Hidden Cameras Study How We Shop

ByABC News
December 12, 2002, 4:15 PM

Dec. 12 -- Market researchers have studied Americans' shopping habits for years, but at one store in a downtown Minneapolis office building, they are taking it to a new level.

As shoppers browse the furniture, clothing and gifts on sale at a store called Once Famous, researchers study them from behind one-way mirrors, tracking their movements through the store and their reaction to the products on display. Hidden cameras and microphones record shoppers' behavior for further study.

The store functions as a regular retail outlet and turns a small profit, but it is in fact a state-of-the-art retail laboratory for a retail brand agency called FAME. The agency, which has its offices behind the one-way mirrors, uses social science techniques to study consumers' shopping habits for major retailers including Minneapolis-based Target and its Marshall Fields division.

"Retail is all about anthropology.
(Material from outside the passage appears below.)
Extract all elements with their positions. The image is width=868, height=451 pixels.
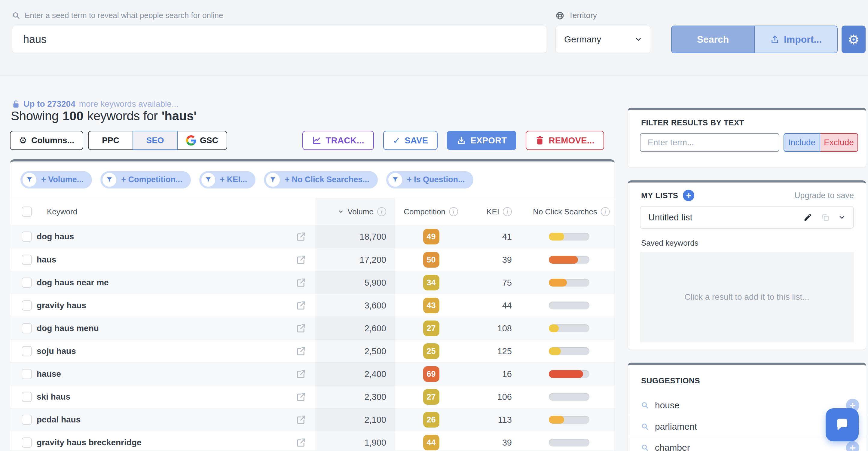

It's about customers in their natural environment," says FAME's president and founder, Tina Wilcox. "We're trying to get as close to reality as possible with a customer."

Willing Guinea Pigs

A blinking light at the entrance warns customers that they are being monitored for research purposes, but Wilcox says few customers object. "The comments we get from customers are, 'We're glad somebody finally asked us our opinion,'" she says.

According to the Retail Advertising and Marketing Association, 70 percent of all purchases are impulse buys, meaning that the shopping environment can be as important a factor for retailers as a product's price and construction. If a retailer can increase a shopper's "dwell time" even by a minute or two, it boosts the chance that they will make a purchase, according to Wilcox.

Conquering the Dead Zone

In two recent tests, for instance, FAME researchers explored ways of drawing shoppers into "dead zones," areas of a store that customers tend to stay away from. In one case, they found that collecting various objects of the same color red, in their experiment into a single, bold display succeeded in drawing shoppers to the back of the store, a common dead zone.